The first one, an adult male in tattered work clothes, pops through the branches with arms reaching at the nothingness, shoe-button eyes scanning the clearing. The thing fixes its gaze on the closest meal: Philip’s cooling corpse.
Brian Blake rises to his feet and turns away. He can’t watch. He knows this is the best option. The only option. Let the zombies clean up the mess.
He shoves the .38 back behind his belt and heads for the construction site.
* * *
Brian finds a perch on top of a truck cab to wait out the feeding frenzy.
His brain is a television tuned to many stations all at once. He draws his pistol and clutches it like a security blanket.
The cacophony of voices, the fragments of half-formed images, all crackle and flicker inside Brian’s skull. The twilight has passed into full-bore darkness, the closest vapor light hundreds of yards off. But Brian sees the world around him in photo-negative brilliance now, his fear as keen as a knife edge. He is alone now … as alone as he has ever been … and it eats at him deeper than any zombie.
The wet, gurgling, sucking noises coming from the clearing are barely audible above the constant buzzing of dirt track racers. Somewhere in the back of Brian’s hectic thoughts, he knows that the din of the racetrack is drowning the commotion in the clearing—probably part of Philip’s plan, his abduction of the girl going unheard, unseen.
Through the lacing of brambles and foliage, Brian can see the silhouettes of monsters tearing into the human remains left in the clearing. Clusters of zombies hunch over their quarry, apelike, gorging on hunks of flesh, detached bones dripping with gore, flaps of skin, torn scalps, unidentified appendages, and sopping organs still warm and steaming in the chill air. More of them crowd in, clumsily shoving each other aside, grunting for a morsel.
Brian closes his eyes.
For a moment, he wonders if he should pray. He wonders if he should offer a silent eulogy for his brother, for Nick and the woman, for Penny, for Bobby Marsh, for David Chalmers, for the dead, for the living, and for this whole fucked-up, broke
n, godforsaken world. But he doesn’t. He simply sits there as the zombies feed.
Some time later—God only knows when—the Biters drift away from the flensed, excoriated remains now lying strewn across the clearing.
Brian slips off the roof of the truck cab and makes his way back through the darkness to the apartment.
* * *
That night, Brian sits in the empty apartment, in the living room, in front of the empty, scummy fish tank. It’s the end of the programming day in Brian’s brain. The national anthem has been sung, the broadcast has signed off, and now only a blizzard of white noise blankets his thoughts.

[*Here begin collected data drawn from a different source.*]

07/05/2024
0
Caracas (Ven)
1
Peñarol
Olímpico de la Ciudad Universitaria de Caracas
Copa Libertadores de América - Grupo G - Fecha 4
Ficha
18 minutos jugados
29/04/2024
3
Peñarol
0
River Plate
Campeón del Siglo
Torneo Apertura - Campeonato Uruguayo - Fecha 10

Still clad in his filthy jacket, he sits staring through the fish tank’s rectangular glass side—which is filmed in green mold, and mottled with specks of chum—as though watching some monotonous still life being broadcast from hell. He sits this way, staring trancelike into the vacuous heart of that fish tank, for endless minutes. The minutes turn into hours. His mind-screen is a blank cathode-ray tube boiling with electronic snow. The coming of daylight barely registers. He doesn’t hear the commotion outside the apartment, the troubled voices, the sounds of vehicles.
The day drags on—time now meaningless—until the next evening draws its curtain of darkness down over the apartment. Brian sits in the dark, oblivious to the passage of time, continuing to stare with catatonic interest at the invisible broadcast originating from the empty shell of the fish tank. The next morning comes and goes.

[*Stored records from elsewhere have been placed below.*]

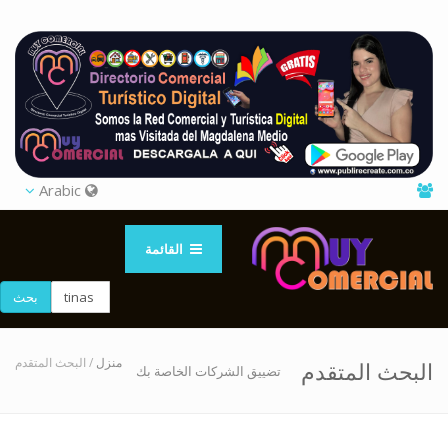
Arabic
القائمة
بحث
منزل
/ البحث المتقدم
البحث المتقدم
تضييق الشركات الخاصة بك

At some point that next day, Brian blinks. The flicker of a message sparks and sputters across the blank screen of his mind. At first, it’s faint and garbled, like a poorly transmitted signal, but with each passing second, it grows stronger, clearer, louder: GOOD-BYE.
Like a depth charge in the center of his soul, the word implodes in a convulsion of white-hot energy, jerking him forward in the shopworn armchair, sitting him bolt upright, forcing open his eyes.